By Steve Moore | Wednesday 15 March 2017
Disclosure: I have no positions in any stocks mentioned, and no plans to initiate any positions within the next 72 hours. I wrote this article myself, and it expresses my own opinions. I am not receiving compensation for it (other than from ShareProphets). I have no business relationship with any company whose stock is mentioned in this article.
After a profit warning in January, CEO of Kalibrate Technologies (KLBT), Bob Stein, is “pleased to report our results for the six months ended 31 December 2016. Hmmm. The shares have responded lower, back below 60p.
The January warning included “first half revenues of approximately $14.0m (H1 2016: $15.9m) and EBITDA of approximately £0.1m” - with I noting it will be interesting to see the detail of the half-year results statement since EBITDA really has been bullshit earnings here.

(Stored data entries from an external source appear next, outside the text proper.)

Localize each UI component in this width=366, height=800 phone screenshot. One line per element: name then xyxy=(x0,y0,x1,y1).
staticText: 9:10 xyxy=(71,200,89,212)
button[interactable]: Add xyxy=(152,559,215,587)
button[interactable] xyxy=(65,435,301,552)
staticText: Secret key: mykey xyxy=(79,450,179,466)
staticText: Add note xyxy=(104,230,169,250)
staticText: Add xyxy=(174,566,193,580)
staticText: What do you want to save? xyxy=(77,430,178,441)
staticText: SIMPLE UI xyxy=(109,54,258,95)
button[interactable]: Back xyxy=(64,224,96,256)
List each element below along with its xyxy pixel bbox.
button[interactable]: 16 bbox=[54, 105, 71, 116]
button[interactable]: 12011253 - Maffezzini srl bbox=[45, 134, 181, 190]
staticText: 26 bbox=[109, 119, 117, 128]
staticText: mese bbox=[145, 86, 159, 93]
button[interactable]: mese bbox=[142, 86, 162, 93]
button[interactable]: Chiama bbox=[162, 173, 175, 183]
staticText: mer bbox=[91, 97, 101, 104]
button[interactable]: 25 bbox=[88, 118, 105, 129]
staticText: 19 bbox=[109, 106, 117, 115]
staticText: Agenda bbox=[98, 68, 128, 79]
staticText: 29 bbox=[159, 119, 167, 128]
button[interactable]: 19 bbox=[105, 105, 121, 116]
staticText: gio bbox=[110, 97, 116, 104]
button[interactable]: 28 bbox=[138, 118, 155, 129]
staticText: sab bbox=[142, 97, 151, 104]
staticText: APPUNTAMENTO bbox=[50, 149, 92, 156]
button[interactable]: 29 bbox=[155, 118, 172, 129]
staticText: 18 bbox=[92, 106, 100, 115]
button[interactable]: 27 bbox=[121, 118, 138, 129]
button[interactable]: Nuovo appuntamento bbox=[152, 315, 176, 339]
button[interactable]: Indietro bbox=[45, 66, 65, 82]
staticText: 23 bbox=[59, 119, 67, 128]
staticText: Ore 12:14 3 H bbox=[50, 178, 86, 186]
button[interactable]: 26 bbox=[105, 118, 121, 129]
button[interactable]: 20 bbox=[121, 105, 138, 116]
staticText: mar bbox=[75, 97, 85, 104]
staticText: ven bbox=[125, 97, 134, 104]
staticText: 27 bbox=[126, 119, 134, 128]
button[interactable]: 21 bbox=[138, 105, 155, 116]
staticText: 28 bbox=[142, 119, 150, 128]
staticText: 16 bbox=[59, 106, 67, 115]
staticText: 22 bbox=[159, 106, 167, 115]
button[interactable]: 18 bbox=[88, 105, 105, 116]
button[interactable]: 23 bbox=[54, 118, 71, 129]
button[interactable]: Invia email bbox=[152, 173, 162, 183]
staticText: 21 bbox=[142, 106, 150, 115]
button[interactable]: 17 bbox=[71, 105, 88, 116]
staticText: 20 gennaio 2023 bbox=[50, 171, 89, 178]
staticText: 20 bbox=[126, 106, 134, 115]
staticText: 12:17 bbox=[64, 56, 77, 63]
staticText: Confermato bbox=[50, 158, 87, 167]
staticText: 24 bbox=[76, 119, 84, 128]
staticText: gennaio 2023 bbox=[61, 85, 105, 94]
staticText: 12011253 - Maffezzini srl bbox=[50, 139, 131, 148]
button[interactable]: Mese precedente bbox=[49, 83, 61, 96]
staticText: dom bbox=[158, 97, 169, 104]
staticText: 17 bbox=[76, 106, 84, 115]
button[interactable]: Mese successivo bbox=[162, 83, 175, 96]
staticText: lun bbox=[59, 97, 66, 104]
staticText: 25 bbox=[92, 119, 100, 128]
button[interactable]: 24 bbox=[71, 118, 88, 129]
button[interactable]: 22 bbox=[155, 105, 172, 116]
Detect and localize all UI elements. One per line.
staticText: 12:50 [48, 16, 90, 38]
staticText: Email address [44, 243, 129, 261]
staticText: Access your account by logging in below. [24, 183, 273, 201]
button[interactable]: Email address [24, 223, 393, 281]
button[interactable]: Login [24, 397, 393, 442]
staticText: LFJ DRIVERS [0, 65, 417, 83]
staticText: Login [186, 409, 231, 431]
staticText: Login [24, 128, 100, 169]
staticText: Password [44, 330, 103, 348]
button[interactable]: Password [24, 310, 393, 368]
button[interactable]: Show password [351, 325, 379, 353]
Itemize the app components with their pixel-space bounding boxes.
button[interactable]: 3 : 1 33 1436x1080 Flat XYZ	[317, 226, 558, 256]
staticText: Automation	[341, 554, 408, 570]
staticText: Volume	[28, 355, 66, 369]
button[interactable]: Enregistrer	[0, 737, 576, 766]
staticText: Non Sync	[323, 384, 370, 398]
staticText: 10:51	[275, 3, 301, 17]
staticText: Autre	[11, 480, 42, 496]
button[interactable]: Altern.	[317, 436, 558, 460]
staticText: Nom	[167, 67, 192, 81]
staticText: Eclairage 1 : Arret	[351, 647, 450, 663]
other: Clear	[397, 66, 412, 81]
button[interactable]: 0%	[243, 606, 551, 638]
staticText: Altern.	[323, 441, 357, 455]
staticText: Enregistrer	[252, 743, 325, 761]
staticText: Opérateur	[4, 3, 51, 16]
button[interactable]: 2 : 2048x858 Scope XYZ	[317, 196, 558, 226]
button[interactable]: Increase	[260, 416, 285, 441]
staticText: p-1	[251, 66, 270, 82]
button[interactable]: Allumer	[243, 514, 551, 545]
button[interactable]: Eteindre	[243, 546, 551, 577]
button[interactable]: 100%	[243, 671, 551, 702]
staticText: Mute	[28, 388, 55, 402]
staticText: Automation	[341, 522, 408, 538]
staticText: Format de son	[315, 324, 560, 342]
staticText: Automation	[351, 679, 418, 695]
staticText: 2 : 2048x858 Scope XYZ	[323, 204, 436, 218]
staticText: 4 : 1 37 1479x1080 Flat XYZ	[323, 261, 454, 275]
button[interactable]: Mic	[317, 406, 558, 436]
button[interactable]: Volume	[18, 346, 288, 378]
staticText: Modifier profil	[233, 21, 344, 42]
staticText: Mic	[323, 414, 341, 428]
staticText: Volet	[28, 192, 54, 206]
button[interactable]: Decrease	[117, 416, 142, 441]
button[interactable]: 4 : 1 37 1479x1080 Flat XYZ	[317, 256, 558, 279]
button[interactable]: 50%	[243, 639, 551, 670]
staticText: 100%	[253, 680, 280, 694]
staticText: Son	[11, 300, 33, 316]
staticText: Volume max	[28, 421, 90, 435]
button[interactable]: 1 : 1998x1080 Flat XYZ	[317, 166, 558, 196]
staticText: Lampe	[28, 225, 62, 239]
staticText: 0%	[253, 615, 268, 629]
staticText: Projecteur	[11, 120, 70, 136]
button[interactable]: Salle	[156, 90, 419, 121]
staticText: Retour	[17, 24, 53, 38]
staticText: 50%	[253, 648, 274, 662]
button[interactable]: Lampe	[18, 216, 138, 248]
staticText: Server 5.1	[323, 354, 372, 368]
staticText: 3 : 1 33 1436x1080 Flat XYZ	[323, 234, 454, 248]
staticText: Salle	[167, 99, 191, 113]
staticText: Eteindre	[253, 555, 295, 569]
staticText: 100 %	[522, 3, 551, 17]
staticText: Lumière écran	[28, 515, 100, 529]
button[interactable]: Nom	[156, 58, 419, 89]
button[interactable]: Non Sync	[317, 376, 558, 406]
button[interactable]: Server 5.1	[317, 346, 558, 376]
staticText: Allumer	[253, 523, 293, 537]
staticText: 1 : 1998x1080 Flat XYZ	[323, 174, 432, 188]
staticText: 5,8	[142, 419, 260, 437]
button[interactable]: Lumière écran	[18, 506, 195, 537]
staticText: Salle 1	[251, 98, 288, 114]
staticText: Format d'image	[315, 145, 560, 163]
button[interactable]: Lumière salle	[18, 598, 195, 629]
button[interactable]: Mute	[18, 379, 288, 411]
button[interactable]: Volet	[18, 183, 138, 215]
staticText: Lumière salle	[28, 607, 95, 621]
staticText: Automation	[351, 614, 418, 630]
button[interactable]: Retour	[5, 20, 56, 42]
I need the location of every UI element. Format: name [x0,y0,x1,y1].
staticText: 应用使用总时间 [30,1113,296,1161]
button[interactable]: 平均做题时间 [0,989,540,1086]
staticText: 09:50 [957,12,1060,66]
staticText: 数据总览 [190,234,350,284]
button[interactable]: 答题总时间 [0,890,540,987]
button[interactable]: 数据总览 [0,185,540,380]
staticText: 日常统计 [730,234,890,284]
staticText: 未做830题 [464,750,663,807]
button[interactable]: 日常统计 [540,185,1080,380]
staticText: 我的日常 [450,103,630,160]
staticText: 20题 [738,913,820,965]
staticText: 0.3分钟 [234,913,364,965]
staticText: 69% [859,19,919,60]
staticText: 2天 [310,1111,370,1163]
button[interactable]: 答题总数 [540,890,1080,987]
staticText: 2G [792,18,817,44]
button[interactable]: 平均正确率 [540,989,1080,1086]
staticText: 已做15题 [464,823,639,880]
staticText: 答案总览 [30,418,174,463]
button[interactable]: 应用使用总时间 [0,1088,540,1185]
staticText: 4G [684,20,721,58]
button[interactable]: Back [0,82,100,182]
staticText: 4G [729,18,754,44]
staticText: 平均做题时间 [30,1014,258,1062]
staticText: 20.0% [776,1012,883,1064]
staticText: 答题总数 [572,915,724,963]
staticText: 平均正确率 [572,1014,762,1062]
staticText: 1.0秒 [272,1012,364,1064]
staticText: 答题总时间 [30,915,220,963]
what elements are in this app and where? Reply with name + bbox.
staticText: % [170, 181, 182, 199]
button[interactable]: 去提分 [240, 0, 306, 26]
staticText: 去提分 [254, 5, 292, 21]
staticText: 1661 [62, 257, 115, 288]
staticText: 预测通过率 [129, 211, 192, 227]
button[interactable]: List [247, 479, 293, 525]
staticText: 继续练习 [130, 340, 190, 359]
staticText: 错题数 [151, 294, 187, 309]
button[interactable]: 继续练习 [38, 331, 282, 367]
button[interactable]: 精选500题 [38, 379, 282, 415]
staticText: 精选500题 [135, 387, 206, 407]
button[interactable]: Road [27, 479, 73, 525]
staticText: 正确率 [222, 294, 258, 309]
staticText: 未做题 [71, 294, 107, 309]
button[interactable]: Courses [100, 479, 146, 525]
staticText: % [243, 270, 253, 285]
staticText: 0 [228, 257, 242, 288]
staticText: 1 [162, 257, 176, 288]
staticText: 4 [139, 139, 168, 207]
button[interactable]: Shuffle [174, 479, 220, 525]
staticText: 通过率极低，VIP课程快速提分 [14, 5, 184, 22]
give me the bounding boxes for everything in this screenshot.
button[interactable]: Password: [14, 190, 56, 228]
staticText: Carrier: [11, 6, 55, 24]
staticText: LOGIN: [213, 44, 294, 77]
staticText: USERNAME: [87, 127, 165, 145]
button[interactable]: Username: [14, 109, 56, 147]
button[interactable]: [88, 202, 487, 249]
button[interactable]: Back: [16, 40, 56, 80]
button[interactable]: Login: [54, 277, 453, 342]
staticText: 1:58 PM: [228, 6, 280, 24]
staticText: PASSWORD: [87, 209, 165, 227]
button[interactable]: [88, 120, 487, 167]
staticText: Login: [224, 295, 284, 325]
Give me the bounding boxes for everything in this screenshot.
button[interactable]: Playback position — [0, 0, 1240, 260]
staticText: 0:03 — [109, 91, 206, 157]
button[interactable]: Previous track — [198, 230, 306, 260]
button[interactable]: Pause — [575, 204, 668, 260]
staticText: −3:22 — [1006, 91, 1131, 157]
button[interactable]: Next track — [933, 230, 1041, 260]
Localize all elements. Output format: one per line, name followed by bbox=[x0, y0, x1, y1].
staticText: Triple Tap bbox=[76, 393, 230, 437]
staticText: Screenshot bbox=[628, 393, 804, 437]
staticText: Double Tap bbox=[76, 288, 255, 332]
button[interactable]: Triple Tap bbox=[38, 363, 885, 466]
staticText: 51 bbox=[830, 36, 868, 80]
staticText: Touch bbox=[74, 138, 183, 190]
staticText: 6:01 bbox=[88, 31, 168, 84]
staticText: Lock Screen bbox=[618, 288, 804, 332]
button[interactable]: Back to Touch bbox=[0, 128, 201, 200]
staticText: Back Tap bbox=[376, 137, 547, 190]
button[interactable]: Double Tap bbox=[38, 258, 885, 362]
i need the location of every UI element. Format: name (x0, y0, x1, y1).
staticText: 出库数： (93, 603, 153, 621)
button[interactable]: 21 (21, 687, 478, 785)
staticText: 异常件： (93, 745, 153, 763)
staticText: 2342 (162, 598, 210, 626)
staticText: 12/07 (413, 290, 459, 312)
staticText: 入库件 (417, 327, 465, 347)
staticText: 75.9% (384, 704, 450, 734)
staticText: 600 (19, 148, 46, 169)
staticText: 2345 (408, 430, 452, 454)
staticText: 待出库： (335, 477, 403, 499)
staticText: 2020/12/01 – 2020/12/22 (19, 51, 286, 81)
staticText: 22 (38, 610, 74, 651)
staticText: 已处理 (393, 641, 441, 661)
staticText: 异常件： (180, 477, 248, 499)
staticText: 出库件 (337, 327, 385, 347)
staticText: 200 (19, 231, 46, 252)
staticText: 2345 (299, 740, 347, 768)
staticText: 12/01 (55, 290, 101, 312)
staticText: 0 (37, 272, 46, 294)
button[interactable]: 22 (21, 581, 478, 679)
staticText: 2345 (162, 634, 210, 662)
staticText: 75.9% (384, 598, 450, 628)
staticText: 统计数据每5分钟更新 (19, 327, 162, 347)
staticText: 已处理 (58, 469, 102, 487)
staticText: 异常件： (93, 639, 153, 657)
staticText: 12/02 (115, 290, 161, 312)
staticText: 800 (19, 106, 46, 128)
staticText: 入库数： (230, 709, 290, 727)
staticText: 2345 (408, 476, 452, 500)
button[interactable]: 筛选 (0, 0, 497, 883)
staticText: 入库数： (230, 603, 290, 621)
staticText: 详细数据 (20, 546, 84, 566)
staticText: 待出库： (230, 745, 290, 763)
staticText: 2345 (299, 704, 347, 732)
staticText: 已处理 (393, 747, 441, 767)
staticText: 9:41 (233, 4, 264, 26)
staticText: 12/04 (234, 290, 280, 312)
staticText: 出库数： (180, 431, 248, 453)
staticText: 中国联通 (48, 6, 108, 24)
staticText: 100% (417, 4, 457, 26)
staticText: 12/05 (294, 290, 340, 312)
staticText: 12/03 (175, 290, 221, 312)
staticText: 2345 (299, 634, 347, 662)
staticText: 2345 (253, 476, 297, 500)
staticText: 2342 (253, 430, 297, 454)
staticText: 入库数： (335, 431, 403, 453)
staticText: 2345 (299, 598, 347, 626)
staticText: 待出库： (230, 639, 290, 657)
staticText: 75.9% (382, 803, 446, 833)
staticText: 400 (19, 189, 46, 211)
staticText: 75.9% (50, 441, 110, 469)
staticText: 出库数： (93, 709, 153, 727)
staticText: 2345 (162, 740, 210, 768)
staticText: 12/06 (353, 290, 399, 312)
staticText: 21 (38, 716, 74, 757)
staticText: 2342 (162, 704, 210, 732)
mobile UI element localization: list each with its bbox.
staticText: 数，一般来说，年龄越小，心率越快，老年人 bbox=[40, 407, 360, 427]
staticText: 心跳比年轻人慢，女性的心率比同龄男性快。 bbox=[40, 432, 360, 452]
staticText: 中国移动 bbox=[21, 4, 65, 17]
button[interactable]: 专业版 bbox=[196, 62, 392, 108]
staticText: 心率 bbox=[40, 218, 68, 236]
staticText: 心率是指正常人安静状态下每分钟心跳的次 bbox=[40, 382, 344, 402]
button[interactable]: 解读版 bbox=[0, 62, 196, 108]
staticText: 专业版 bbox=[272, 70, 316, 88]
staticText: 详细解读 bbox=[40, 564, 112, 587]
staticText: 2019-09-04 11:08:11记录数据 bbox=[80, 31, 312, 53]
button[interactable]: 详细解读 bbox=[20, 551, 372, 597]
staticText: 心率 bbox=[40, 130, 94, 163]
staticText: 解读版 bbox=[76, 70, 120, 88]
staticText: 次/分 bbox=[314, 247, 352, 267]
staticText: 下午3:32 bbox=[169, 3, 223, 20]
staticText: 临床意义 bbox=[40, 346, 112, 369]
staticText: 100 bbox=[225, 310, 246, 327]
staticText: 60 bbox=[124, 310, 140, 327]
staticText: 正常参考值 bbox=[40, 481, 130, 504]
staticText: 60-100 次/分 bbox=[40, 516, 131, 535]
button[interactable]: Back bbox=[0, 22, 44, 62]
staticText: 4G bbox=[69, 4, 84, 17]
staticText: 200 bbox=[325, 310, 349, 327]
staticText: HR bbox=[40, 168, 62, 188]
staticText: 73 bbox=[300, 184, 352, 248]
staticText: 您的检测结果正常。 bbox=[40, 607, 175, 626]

Having stated “pleased” to report the results, the next paragraph in the statement admits “the financial performance in this first half was lower than planned”. This is with noted revenue of $14.1 million and “underlying EBITDA of $0.4 million (H1 2016: $1.4 million)”. Then depreciation+amortisation was $0.9 million (H1 2016: $0.8 million) and capex $0.7 million (H1 2016: $1.1 million) still greater than this.
Overall, cash was actually $0.9 million higher to $3.3 million – but this only after an unsustainable $2.5 million working capital inflow, though it also emphasised “we remain optimistic about the long-term growth plan of the group and we have a pipeline of potential business to support our short- and medium-term projections”.
However, it is also noted “we remain cautious about the timing of when these contracts may close” - and the recent history suggests it right to be cautious. Sell/avoid.